10:49 AM EST, 11/13/2025 (MT Newswires) -- Nice (NICE) on Thursday raised its full-year revenue outlook and downgraded its earnings view to reflect the Cognigy acquisition, while the company's cloud division benefited from a strong momentum in the third quarter.
The customer service automation solution provider now anticipates 2025 revenue in the range of $2.93 billion to $2.95 billion, implying 7% year-over-year growth at the midpoint. It previously anticipated full-year sales of $2.92 billion to $2.94 billion. Analysts polled by FactSet are looking for $3.04 billion.
Full-year cloud revenue growth is now pegged at 12% to 13%, Chief Financial Officer Beth Gaspich said during an earnings call, according to a FactSet transcript. Nice previously projected a 12% growth for the segment.
Nice is looking at full-year non-GAAP earnings of $12.18 to $12.32, representing a 10% rise year over year at the midpoint, compared with its prior guidance of $12.33 to $12.53. Analysts are currently projecting $12.96.

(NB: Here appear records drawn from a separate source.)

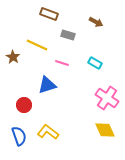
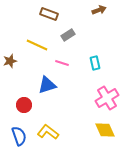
brown arrow: moved 3 px right, 12 px up; rotated 48 degrees counterclockwise
gray rectangle: rotated 48 degrees counterclockwise
brown star: moved 3 px left, 4 px down; rotated 24 degrees clockwise
cyan rectangle: rotated 48 degrees clockwise
pink cross: rotated 25 degrees clockwise
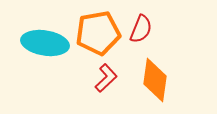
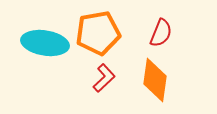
red semicircle: moved 20 px right, 4 px down
red L-shape: moved 2 px left
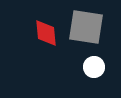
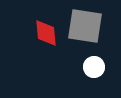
gray square: moved 1 px left, 1 px up
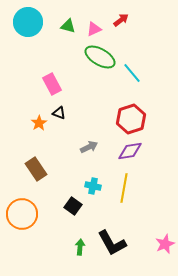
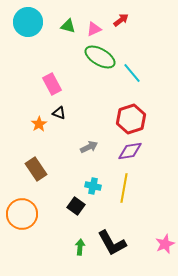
orange star: moved 1 px down
black square: moved 3 px right
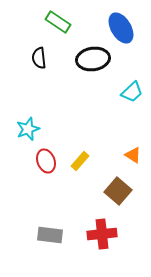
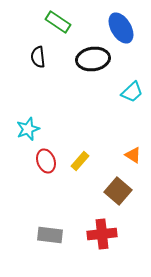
black semicircle: moved 1 px left, 1 px up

"Our (artificial intelligence) momentum continues to accelerate, with sustained organic performance amplified by the integration of Cognigy," Chief Executive Scott Russell said in a statement.
Nice completed its acquisition of Cognigy, which provides an enterprise-grade conversational AI platform, in September.
For the September quarter, the company's cloud revenue jumped 12% year-over-year in line with its expectations, excluding Cognigy, Gaspich said on the call.
Shares of Nice were advancing by 5.6% in Thursday trade. The stock has fallen about 23% so far this year.
Non-GAAP EPS rose to $3.18 from $2.88 a year earlier, below the consensus of $3.30. Revenue grew 6% to $732 million, while analysts expected $757.6 million.
Adjusted gross margin fell to 69.9% from 71.7% as the company looked to scale international operations and expand the global cloud footprint, Gaspich said.